Your answer should be the lines below from the one with "ma grande volta" to the one with "Ученые обнаружили следы", both included, given again exactly and with nothing added.

▸ **PROVIDED MATERIAL**
# # # # #

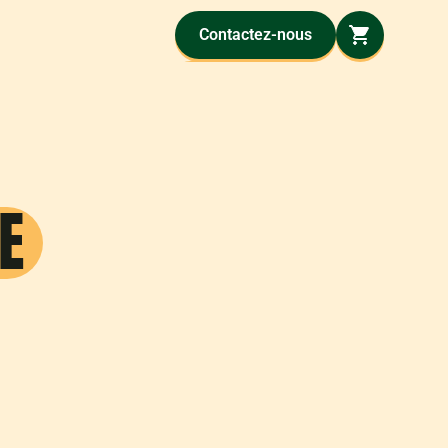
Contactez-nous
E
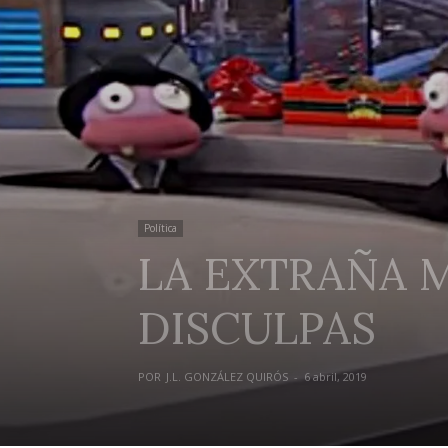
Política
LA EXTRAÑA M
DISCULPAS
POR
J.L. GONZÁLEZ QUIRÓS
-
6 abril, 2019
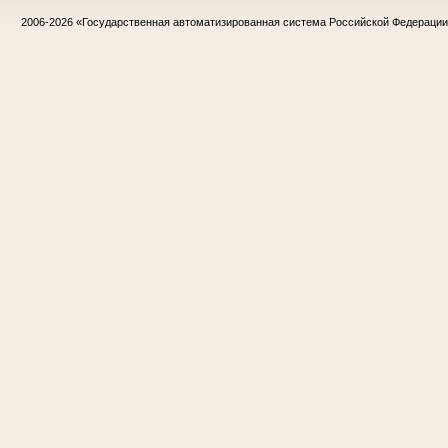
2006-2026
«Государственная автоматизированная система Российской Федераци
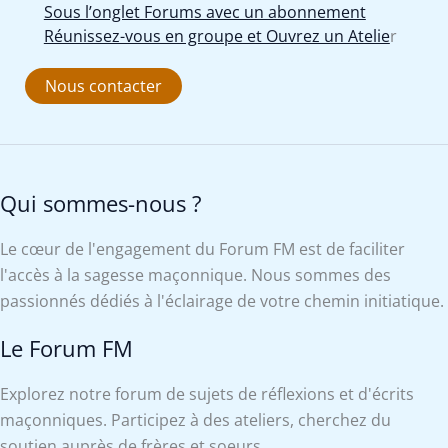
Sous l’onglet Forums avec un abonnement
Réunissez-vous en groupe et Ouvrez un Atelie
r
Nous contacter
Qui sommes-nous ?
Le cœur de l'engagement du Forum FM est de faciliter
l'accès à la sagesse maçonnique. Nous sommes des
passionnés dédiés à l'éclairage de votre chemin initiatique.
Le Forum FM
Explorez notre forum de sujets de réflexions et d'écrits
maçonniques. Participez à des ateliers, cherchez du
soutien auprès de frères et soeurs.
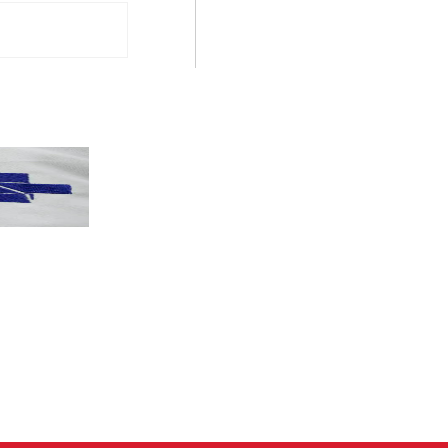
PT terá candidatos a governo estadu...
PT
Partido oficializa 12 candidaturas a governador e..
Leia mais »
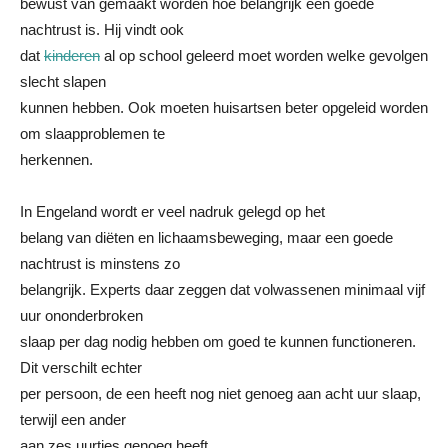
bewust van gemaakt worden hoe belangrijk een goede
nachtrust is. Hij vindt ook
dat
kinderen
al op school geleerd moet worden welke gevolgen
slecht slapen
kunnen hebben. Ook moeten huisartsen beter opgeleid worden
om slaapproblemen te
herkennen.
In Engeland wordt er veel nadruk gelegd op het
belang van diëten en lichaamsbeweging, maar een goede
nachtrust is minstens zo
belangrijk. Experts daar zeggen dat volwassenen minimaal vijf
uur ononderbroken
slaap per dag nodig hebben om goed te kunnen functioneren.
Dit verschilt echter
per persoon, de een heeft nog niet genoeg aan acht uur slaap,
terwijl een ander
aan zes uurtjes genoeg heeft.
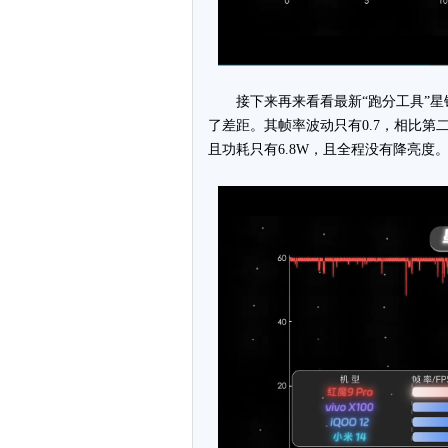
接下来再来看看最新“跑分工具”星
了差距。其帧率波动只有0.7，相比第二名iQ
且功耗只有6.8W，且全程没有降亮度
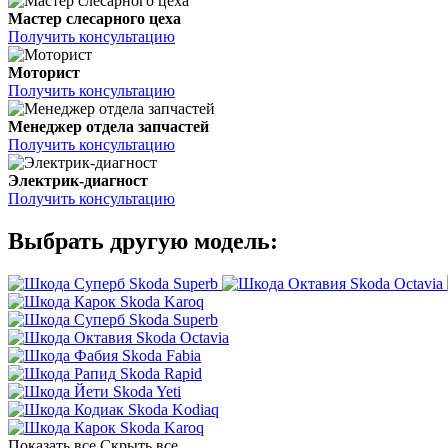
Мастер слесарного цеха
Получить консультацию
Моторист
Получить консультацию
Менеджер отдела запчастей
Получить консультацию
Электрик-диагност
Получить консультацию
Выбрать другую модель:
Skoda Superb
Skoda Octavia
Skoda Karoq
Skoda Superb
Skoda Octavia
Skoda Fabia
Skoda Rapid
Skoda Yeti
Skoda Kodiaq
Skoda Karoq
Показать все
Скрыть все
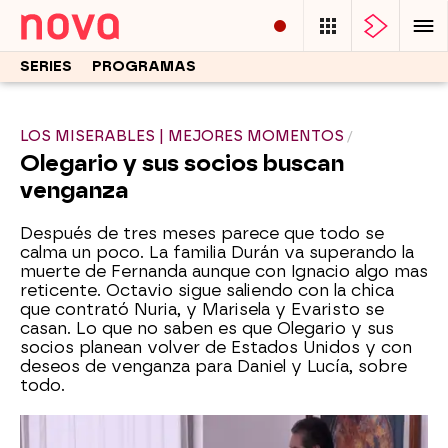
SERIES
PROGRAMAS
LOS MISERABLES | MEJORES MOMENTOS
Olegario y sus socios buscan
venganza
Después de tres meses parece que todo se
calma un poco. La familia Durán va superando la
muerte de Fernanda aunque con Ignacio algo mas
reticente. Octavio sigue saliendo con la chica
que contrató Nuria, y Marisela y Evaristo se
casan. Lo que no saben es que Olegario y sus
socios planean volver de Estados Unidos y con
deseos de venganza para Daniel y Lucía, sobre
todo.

# # # # #

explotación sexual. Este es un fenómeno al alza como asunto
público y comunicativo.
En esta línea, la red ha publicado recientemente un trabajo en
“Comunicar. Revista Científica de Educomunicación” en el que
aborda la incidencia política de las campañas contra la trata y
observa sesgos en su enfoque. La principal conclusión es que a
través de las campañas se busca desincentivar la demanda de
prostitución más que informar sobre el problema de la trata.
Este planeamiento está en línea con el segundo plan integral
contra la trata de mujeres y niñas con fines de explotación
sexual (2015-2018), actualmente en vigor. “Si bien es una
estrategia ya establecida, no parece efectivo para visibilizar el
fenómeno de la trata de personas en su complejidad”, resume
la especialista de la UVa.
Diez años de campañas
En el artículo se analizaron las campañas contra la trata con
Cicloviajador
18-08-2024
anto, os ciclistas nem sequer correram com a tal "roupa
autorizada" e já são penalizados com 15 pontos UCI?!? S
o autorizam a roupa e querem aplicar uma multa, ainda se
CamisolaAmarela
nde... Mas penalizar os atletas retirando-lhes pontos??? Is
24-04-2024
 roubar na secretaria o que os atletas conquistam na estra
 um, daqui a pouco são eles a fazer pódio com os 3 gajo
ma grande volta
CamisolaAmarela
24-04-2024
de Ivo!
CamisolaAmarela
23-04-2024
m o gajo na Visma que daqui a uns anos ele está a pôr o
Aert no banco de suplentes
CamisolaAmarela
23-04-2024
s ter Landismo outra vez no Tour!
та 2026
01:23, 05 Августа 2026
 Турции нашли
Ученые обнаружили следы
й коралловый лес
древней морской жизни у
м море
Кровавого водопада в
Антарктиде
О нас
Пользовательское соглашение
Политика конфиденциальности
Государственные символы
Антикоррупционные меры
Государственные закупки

# # # # #

▸ **EXERCISE OUTPUT**
ma grande volta
CamisolaAmarela
24-04-2024
de Ivo!
CamisolaAmarela
23-04-2024
m o gajo na Visma que daqui a uns anos ele está a pôr o
Aert no banco de suplentes
CamisolaAmarela
23-04-2024
s ter Landismo outra vez no Tour!
та 2026
01:23, 05 Августа 2026
 Турции нашли
Ученые обнаружили следы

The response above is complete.